Welche Strafe droht für einen gefährlichen Eingriff in den Straßenverkehr?

Nun stellt sich die Frage, wie hoch die Strafe für einen gefährlichen Eingriff in den Straßenverkehr (315b StGB) ausfällt. Wichtig ist anzumerken, dass dies nicht pauschal beantwortet werden kann, da die Strafe maßgeblich von den Umständen Ihres Einzelfalls abhängt. Im Gesetz sind lediglich Strafrahmen normiert, die einen ersten Einblick in die Höhe der Strafe gewähren.
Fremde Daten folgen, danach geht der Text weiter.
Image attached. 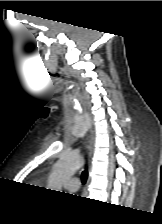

Darüber welche Strafe realistischerweise in Ihrem Fall drohen kann, kann Sie Ihr Anwalt für Strafrecht beraten. Auch hier können aber nur erfahrungsbasierte Schätzungen abgegeben werden; die Strafzumessung obliegt im Ergebnis dem Gericht. Ein Anwalt für Strafrecht wird aber im Rahmen einer Verteidigungsstrategie auch herausarbeiten, welche Umstände in Ihrem Fall für eine mildere Strafe sprechen können.


In den Fällen des §315b Abs.1 Nr.1-3 StGB droht eine Geldstrafe oder Freiheitsstrafe bis zu 5 Jahren.


Wann ist die Strafe für einen Gefährlichen Eingriff in den Straßenverkehr höher?

Die Strafe für einen Gefährlichen Eingriff in den Straßenverkehr kann in bestimmten Konstellationen (nämlich denen des § 315 Abs.3 StGB) höher ausfallen.

In diesen Fällen droht dann grundsätzlich eine Freiheitsstrafe zwischen einem und 10 Jahren (§ 315b Abs.3 StGB).


Dies ist der Fall, wenn bei der bzw. durch die Begehung des Gefährlichen Eingriffs in den Straßenverkehrs

  • der Täter die Absicht hat, „einen Unglücksfall herbeizuführen“,
  • der Täter die Absicht hat, „eine andere Straftat zu ermöglichen oder zu verdecken“ oder
  • ein anderer Mensch schwer an der Gesundheit geschädigt wird (z.B. Lähmung oder Verlust eines wichtigen Körperglieds) oder
  • eine Vielzahl anderer Menschen eine Gesundheitsschädigung erleiden

(§§ 315b Abs.3, 315 Abs.3 StGB).

Wann ist die Strafe für einen Gefährlichen Eingriff in den Straßenverkehr geringer?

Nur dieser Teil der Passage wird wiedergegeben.